AB148. SOH21AS102. Do surgical discharges from the emergency department receive the intended follow up?
General Poster Session

AB148. SOH21AS102. Do surgical discharges from the emergency department receive the intended follow up?

Gillian Cotter, Claire Donohoe

Department of Surgery, St. James’s Hospital, Dublin, Ireland


Background: General surgical review of patients presenting to the Emergency Department (ED) results in one key clinical decision: should this patient be admitted or discharged. Of the patients surgically discharged, a proportion will have a follow up plan comprising an outpatient (OPD) appointment, imaging or endoscopy. Failure of this follow up to occur results in missed opportunities for patient review, impacting both patient safety and satisfaction. The internal standard we aim for is 95% patients receiving follow up as planned upon discharge from ED. The goal of this audit was to review the current practice for arranging surgical follow up.

Methods: Patients presenting to the ED from 1/7/20 to 1/10/20, referred to General Surgery and then discharged without admission were audited. Data collection included surgical sign out documentation, electronic patient records, and the local patient booking system.

Results: Eighty-nine patients were surgically reviewed and subsequently discharged from the ED, with 63% of these having documented follow up stated in the surgical sign out. 20% patients were assigned multi-modality follow up. 87% OPD appointments, 100% imaging and 75% endoscopic investigations were appropriately booked. Of these, 88% OPD appointments, 15% imaging and 77% endoscopies were carried out.

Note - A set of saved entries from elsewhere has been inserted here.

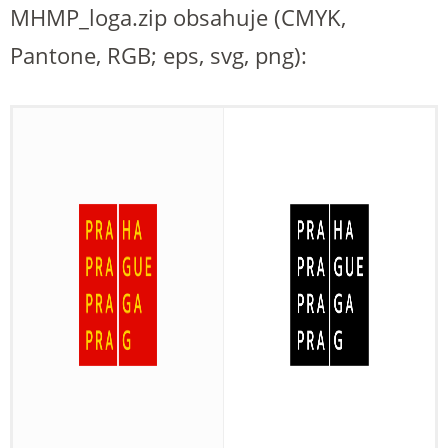
MHMP_loga.zip obsahuje (CMYK,
Pantone, RGB; eps, svg, png):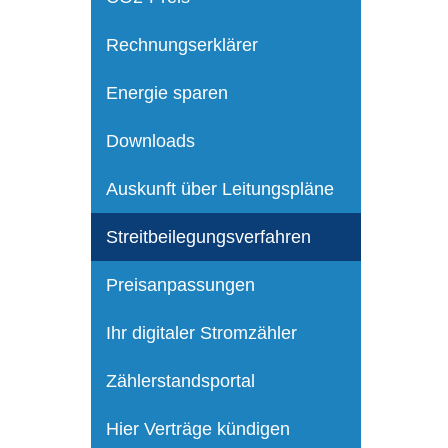
Rechnungserklärer
Energie sparen
Downloads
Auskunft über Leitungspläne
Streitbeilegungsverfahren
Preisanpassungen
Ihr digitaler Stromzähler
Zählerstandsportal
Hier Verträge kündigen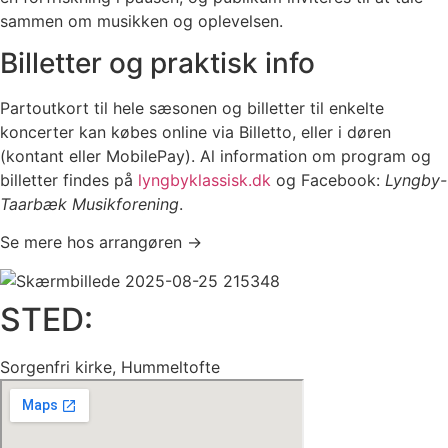
sammen om musikken og oplevelsen.
Billetter og praktisk info
Partoutkort til hele sæsonen og billetter til enkelte
koncerter kan købes online via Billetto, eller i døren
(kontant eller MobilePay). Al information om program og
billetter findes på
lyngbyklassisk.dk
og Facebook:
Lyngby-
Taarbæk Musikforening
.
Se mere hos arrangøren →
STED:
Sorgenfri kirke, Hummeltofte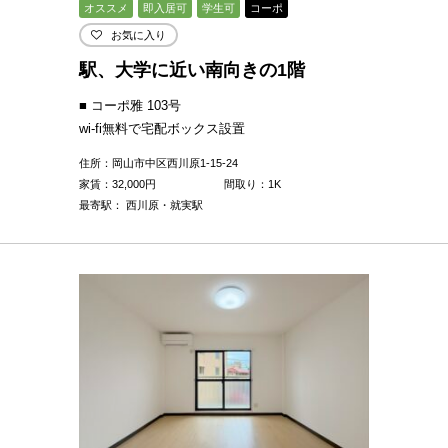
オススメ
即入居可
学生可
コーポ
お気に入り
駅、大学に近い南向きの1階
■ コーポ雅 103号
wi-fi無料で宅配ボックス設置
住所：岡山市中区西川原1-15-24
家賃：
32,000
円
間取り：1K
最寄駅： 西川原・就実駅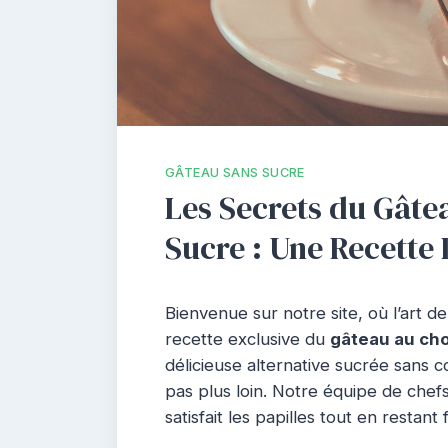
GÂTEAU SANS SUCRE
Les Secrets du Gâte
Sucre : Une Recette 
Bienvenue sur notre site, où l’art d
recette exclusive du
gâteau au cho
délicieuse alternative sucrée sans
pas plus loin. Notre équipe de chef
satisfait les papilles tout en restant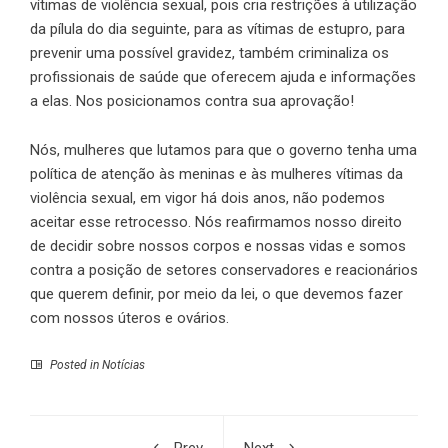
vítimas de violência sexual, pois cria restrições à utilização
da pílula do dia seguinte, para as vítimas de estupro, para
prevenir uma possível gravidez, também criminaliza os
profissionais de saúde que oferecem ajuda e informações
a elas. Nos posicionamos contra sua aprovação!
Nós, mulheres que lutamos para que o governo tenha uma
política de atenção às meninas e às mulheres vítimas da
violência sexual, em vigor há dois anos, não podemos
aceitar esse retrocesso. Nós reafirmamos nosso direito
de decidir sobre nossos corpos e nossas vidas e somos
contra a posição de setores conservadores e reacionários
que querem definir, por meio da lei, o que devemos fazer
com nossos úteros e ovários.
Posted in
Notícias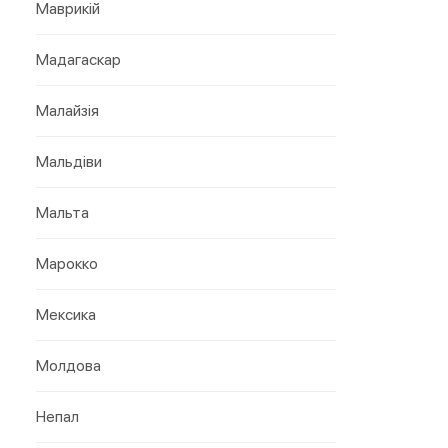
Маврикій
Мадагаскар
Малайзія
Мальдіви
Мальта
Марокко
Мексика
Молдова
Непал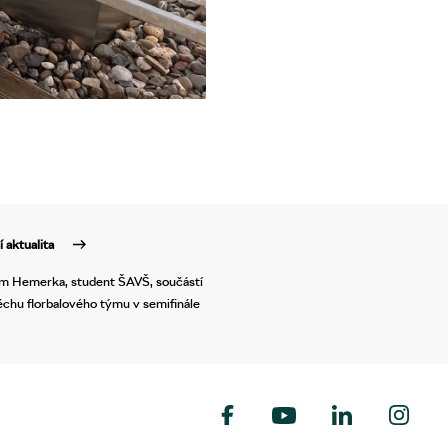
í aktualita
m Hemerka, student ŠAVŠ, součástí
chu florbalového týmu v semifinále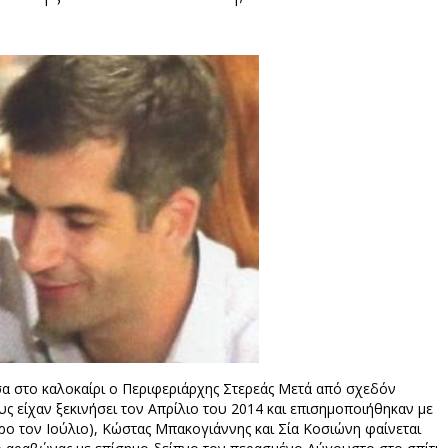
έσα στο καλοκαίρι ο Περιφεριάρχης Στερεάς Μετά από σχεδόν
υς είχαν ξεκινήσει τον Απρίλιο του 2014 και επισημοποιήθηκαν με
αρο τον Ιούλιο), Κώστας Μπακογιάννης και Σία Κοσιώνη φαίνεται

Conclusions: To achieve follow up occurrence rates of 95%, we have created a set of guidelines to standardise the arrangement of follow up planning for patients who are surgically discharged from the ED. We also recommend that all patients in this cohort receive an OPD appointment, in person or virtual. We will re-audit in a 3-month cycle post implementation to assess potential system improvement and determine the sustainability of same.

Keywords: Discharge; emergency; follow up; general surgery; surgical review


Acknowledgments

Funding: None.


Footnote

Conflicts of Interest: The authors have no conflicts of interest to declare.

Ethical Statement: The authors are accountable for all aspects of the work in ensuring that questions related to the accuracy or integrity of any part of the work are appropriately investigated and resolved.

Open Access Statement: This is an Open Access article distributed in accordance with the Creative Commons Attribution-NonCommercial-NoDerivs 4.0 International License (CC BY-NC-ND 4.0), which permits the non-commercial replication and distribution of the article with the strict proviso that no changes or edits are made and the original work is properly cited (including links to both the formal publication through the relevant DOI and the license). See: https://creativecommons.org/licenses/by-nc-nd/4.0/.


doi: 10.21037/map-21-ab148
Cite this abstract as: Cotter G, Donohoe C. SOH21AS102. Do surgical discharges from the emergency department receive the intended follow up? Mesentery Peritoneum 2021;5:AB148.